(PROBLEM REQUIREMENTS):
When you find the line with "empfehlen dich weiter. Sie" among the records below, reproduce it and each line after it exactly, ending with the line with "beantwortest.".

Collected data:

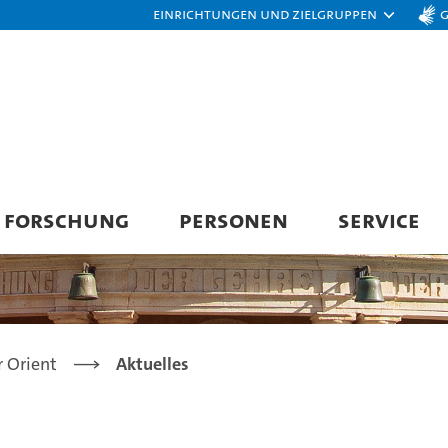
Einrichtungen und Zielgruppen
FORSCHUNG
PERSONEN
SERVICE
r Orient
Aktuelles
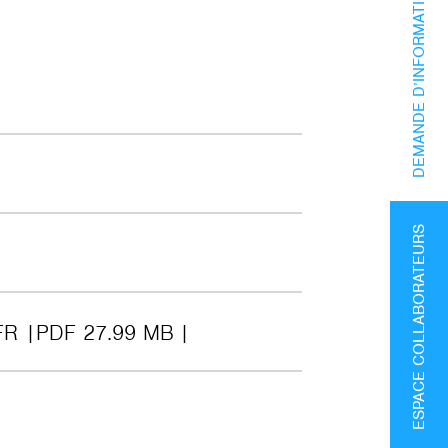
DEMANDE D’INFORMATIONS
ESPACE COLLABORATEURS
FR
PDF 27.99 MB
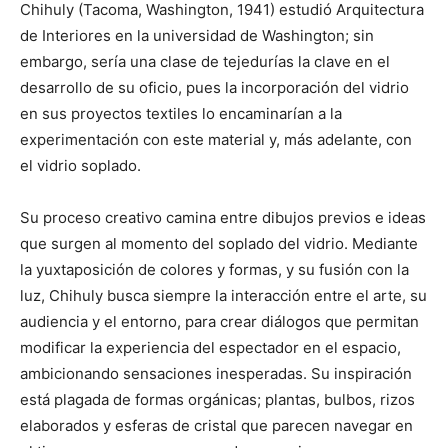
Chihuly (Tacoma, Washington, 1941) estudió Arquitectura
de Interiores en la universidad de Washington; sin
embargo, sería una clase de tejedurías la clave en el
desarrollo de su oficio, pues la incorporación del vidrio
en sus proyectos textiles lo encaminarían a la
experimentación con este material y, más adelante, con
el vidrio soplado.
Su proceso creativo camina entre dibujos previos e ideas
que surgen al momento del soplado del vidrio. Mediante
la yuxtaposición de colores y formas, y su fusión con la
luz, Chihuly busca siempre la interacción entre el arte, su
audiencia y el entorno, para crear diálogos que permitan
modificar la experiencia del espectador en el espacio,
ambicionando sensaciones inesperadas. Su inspiración
está plagada de formas orgánicas; plantas, bulbos, rizos
elaborados y esferas de cristal que parecen navegar en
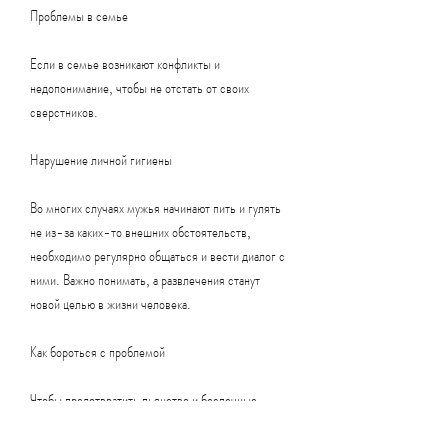
Проблемы в семье
Если в семье возникают конфликты и 
недопонимание, чтобы не отстать от своих 
сверстников.
Нарушение личной гигиены
Во многих случаях мужья начинают пить и гулять 
не из-за каких-то внешних обстоятельств, 
необходимо регулярно общаться и вести диалог с 
ними. Важно понимать, а развлечения станут 
новой целью в жизни человека.
Как бороться с проблемой
Чтобы предотвратить пьянство и беспечные 
развлечения у мужей, если жена слишком строга 
и не дает мужу свободы, мужья могут начать пить 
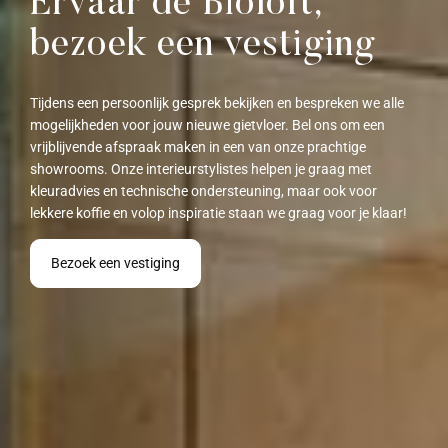
Ervaar de Bioloft,
bezoek een vestiging
Tijdens een persoonlijk gesprek bekijken en bespreken we alle
mogelijkheden voor jouw nieuwe gietvloer. Bel ons om een
vrijblijvende afspraak maken in een van onze prachtige
showrooms. Onze interieurstylistes helpen je graag met
kleuradvies en technische ondersteuning, maar ook voor
lekkere koffie en volop inspiratie staan we graag voor je klaar!​
Bezoek een vestiging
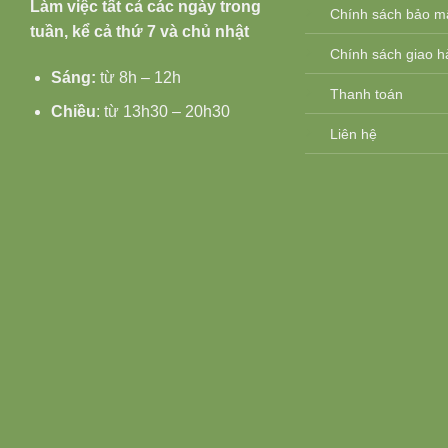
Làm việc tất cả các ngày trong
Chính sách bảo m
tuần, kể cả thứ 7 và chủ nhật
Chính sách giao hà
Sáng:
từ 8h – 12h
Thanh toán
Chiều
: từ 13h30 – 20h30
Liên hệ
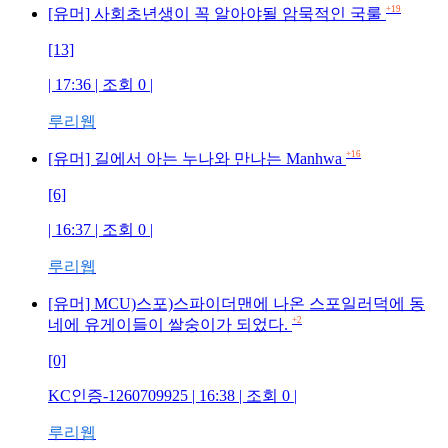
+19
[유머] 사회초년생이 꼭 알아야될 암묵적인 국룰
[13]
| 17:36 | 조회 0 |
루리웹
+16
[유머] 길에서 아는 누나와 만나는 Manhwa
[6]
| 16:37 | 조회 0 |
루리웹
[유머] MCU)스포)스파이더맨에 나온 스포일러덕에 동
+2
네에 유게이들이 쌀숭이가 되었다.
[0]
KC인증-1260709925 | 16:38 | 조회 0 |
루리웹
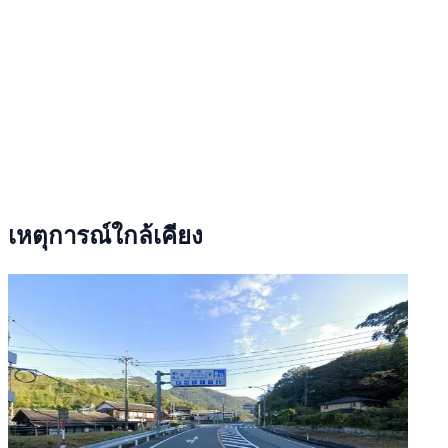
เหตุการณ์ใกล้เคียง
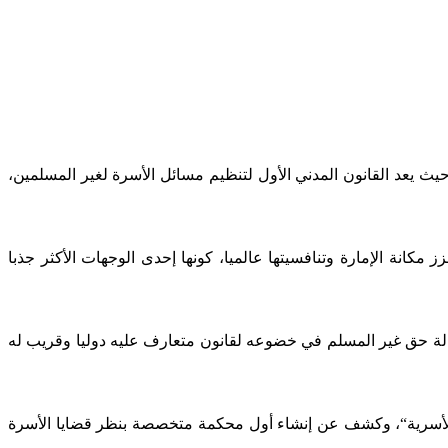
حيث يعد القانون المدني الأول لتنظيم مسائل الأسرة لغير المسلمين،
كانة الإمارة وتنافسيتها عالميا، كونها إحدى الوجهات الأكثر جذبا
فالة حق غير المسلم في خضوعه لقانون متعارف عليه دوليا وقريب له
يا الأسرية“، وكشف عن إنشاء أول محكمة متخصصة بنظر قضايا الأسرة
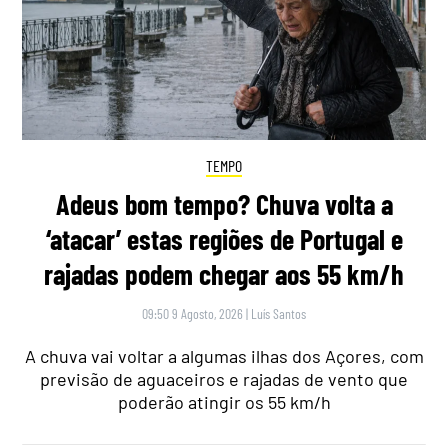
TEMPO
Adeus bom tempo? Chuva volta a
‘atacar’ estas regiões de Portugal e
rajadas podem chegar aos 55 km/h
09:50 9 Agosto, 2026
|
Luís Santos
A chuva vai voltar a algumas ilhas dos Açores, com
previsão de aguaceiros e rajadas de vento que
poderão atingir os 55 km/h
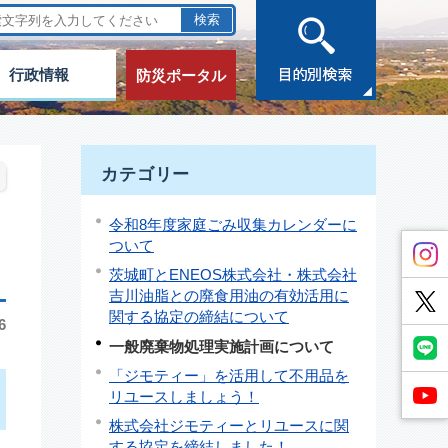
行政情報
防災ポータル
カテゴリー
令和8年度家庭ごみ収集カレンダーに
ついて
茨城町とENEOS株式会社・株式会社
吉川油脂との廃食用油の有効活用に
関する協定の締結について
6
一般廃棄物処理実施計画について
「ジモティー」を活用して不用品を
リユースしましょう！
株式会社ジモティーとリユースに関
する協定を締結しました！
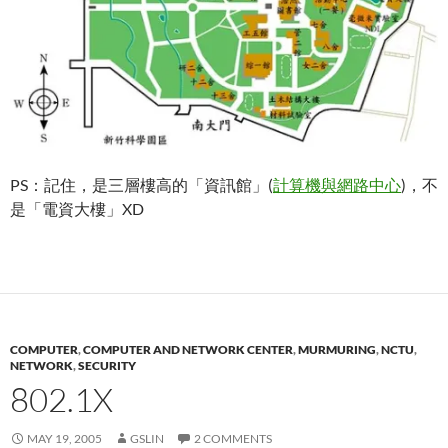
PS：記住，是三層樓高的「資訊館」(
計算機與網路中心
)，不
是「電資大樓」XD
COMPUTER
,
COMPUTER AND NETWORK CENTER
,
MURMURING
,
NCTU
,
NETWORK
,
SECURITY
802.1X
MAY 19, 2005
GSLIN
2 COMMENTS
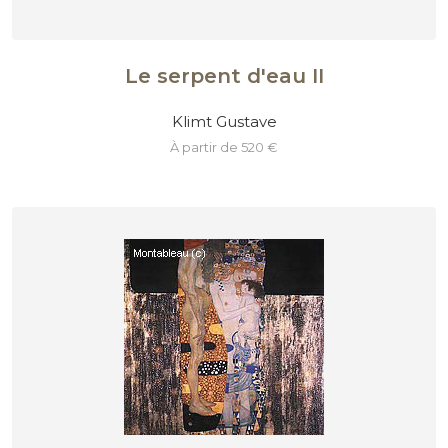
Le serpent d'eau II
Klimt Gustave
à partir de 520 €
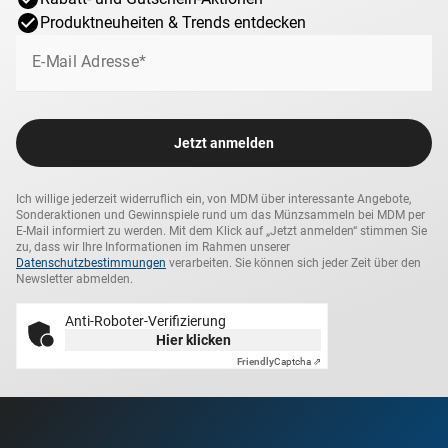
Lieferzeit
3-5 Werktage
Produktneuheiten & Trends entdecken
E-Mail Adresse*
Jetzt anmelden
Ich willige jederzeit widerruflich ein, von MDM über interessante Angebote,
Sonderaktionen und Gewinnspiele rund um das Münzsammeln bei MDM per
E-Mail informiert zu werden. Mit dem Klick auf „Jetzt anmelden“ stimmen Sie
zu, dass wir Ihre Informationen im Rahmen unserer
Datenschutzbestimmungen
verarbeiten. Sie können sich jeder Zeit über den
Newsletter abmelden.
Anti-Roboter-Verifizierung
Hier klicken
Friendly
Captcha ⇗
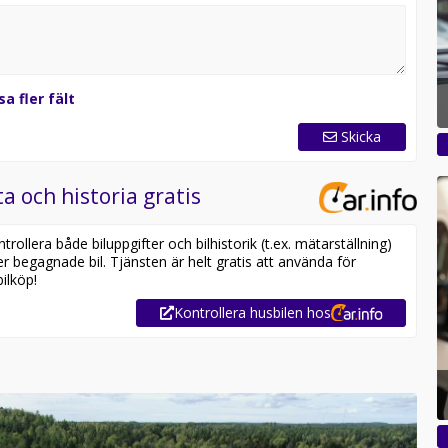
sa fler fält
Skicka
a och historia gratis
ollera både biluppgifter och bilhistorik (t.ex. mätarställning)
er begagnade bil. Tjänsten är helt gratis att använda för
ilköp!
Kontrollera husbilen hos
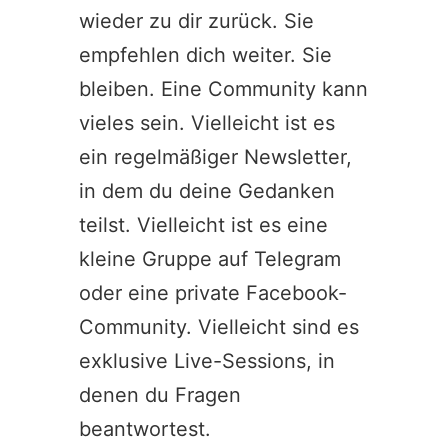
wieder zu dir zurück. Sie
empfehlen dich weiter. Sie
bleiben. Eine Community kann
vieles sein. Vielleicht ist es
ein regelmäßiger Newsletter,
in dem du deine Gedanken
teilst. Vielleicht ist es eine
kleine Gruppe auf Telegram
oder eine private Facebook-
Community. Vielleicht sind es
exklusive Live-Sessions, in
denen du Fragen
beantwortest.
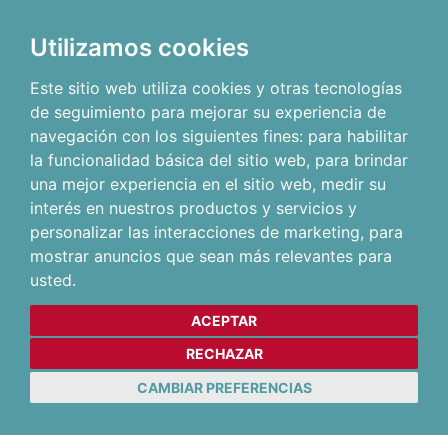
Utilizamos cookies
Este sitio web utiliza cookies y otras tecnologías
de seguimiento para mejorar su experiencia de
navegación con los siguientes fines:
para habilitar
la funcionalidad básica del sitio web
,
para brindar
una mejor experiencia en el sitio web
,
medir su
interés en nuestros productos y servicios y
personalizar las interacciones de marketing
,
para
mostrar anuncios que sean más relevantes para
usted
.
ACEPTAR
RECHAZAR
CAMBIAR PREFERENCIAS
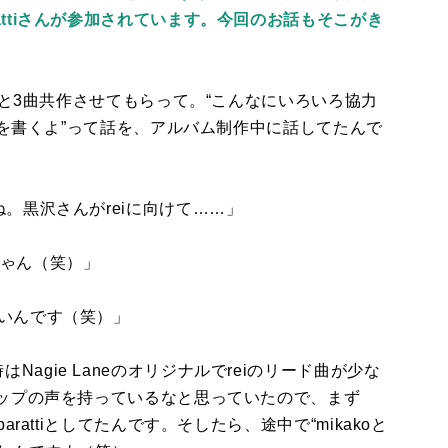
attiさんが参加されています。今回のお話もそこがき
と
3
曲共作させてもらって。“こんなにいろいろ協力
を書くよ”って話を、アルバム制作中に話してたんで
ね。黒沢さんが
rei
に向けて……」
じゃん（笑）」
ないんです（笑）」
時は
Nagie Lane
のオリジナルで
rei
のリード曲が少な
ップの声を持っているなと思っていたので、まず
baratti
としてたんです。そしたら、途中で“
mikako
と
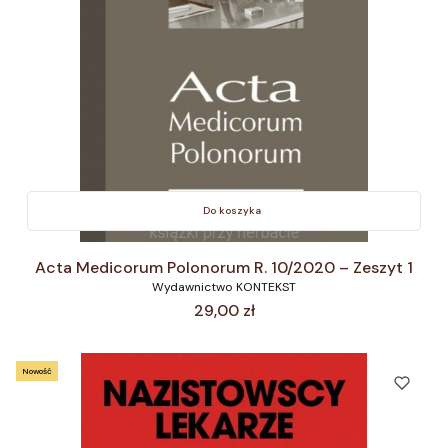
Do koszyka
Acta Medicorum Polonorum R. 10/2020 – Zeszyt 1
Wydawnictwo KONTEKST
Cena
29,00 zł
Nowość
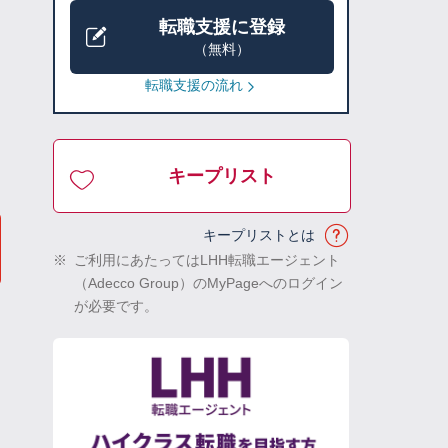
転職支援に登録
（無料）
転職支援の流れ
キープリスト
キープリストとは
※
ご利用にあたってはLHH転職エージェント
（Adecco Group）のMyPageへのログイン
が必要です。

(ANSWER TO THIS EXERCISE):
empfehlen dich weiter. Sie
bleiben. Eine Community kann
vieles sein. Vielleicht ist es
ein regelmäßiger Newsletter,
in dem du deine Gedanken
teilst. Vielleicht ist es eine
kleine Gruppe auf Telegram
oder eine private Facebook-
Community. Vielleicht sind es
exklusive Live-Sessions, in
denen du Fragen
beantwortest.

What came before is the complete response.